■ Description of the task ■
Will you output all of the data below exactly, omitting the images?
= Beginning of Section =
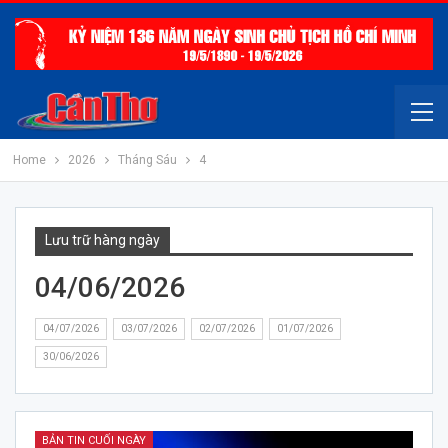
Home
2026
Tháng Sáu
4
Lưu trữ hàng ngày
04/06/2026
04/07/2026
03/07/2026
02/07/2026
01/07/2026
30/06/2026
BẢN TIN CUỐI NGÀY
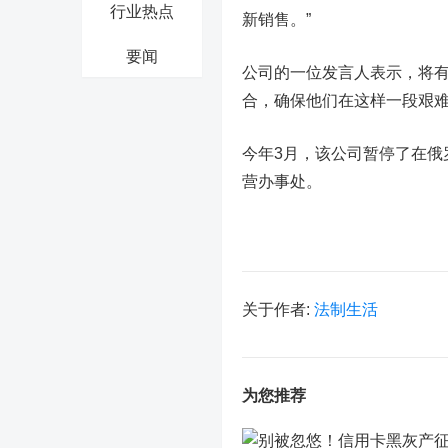
行业热点
新销售。”
要闻
公司的一位发言人表示，将有
合，确保他们在这样一段艰难
今年3月，该公司暂停了在俄
营办事处。
关于作者:
法制生活
为您推荐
= End of Section =
■ Solution to this exercise ■
Home
2026
Tháng Sáu
4
Lưu trữ hàng ngày
04/06/2026
04/07/2026
03/07/2026
02/07/2026
01/07/2026
30/06/2026
BẢN TIN CUỐI NGÀY
行业热点
新销售。”
要闻
公司的一位发言人表示，将有
合，确保他们在这样一段艰难
今年3月，该公司暂停了在俄
营办事处。
关于作者:
法制生活
为您推荐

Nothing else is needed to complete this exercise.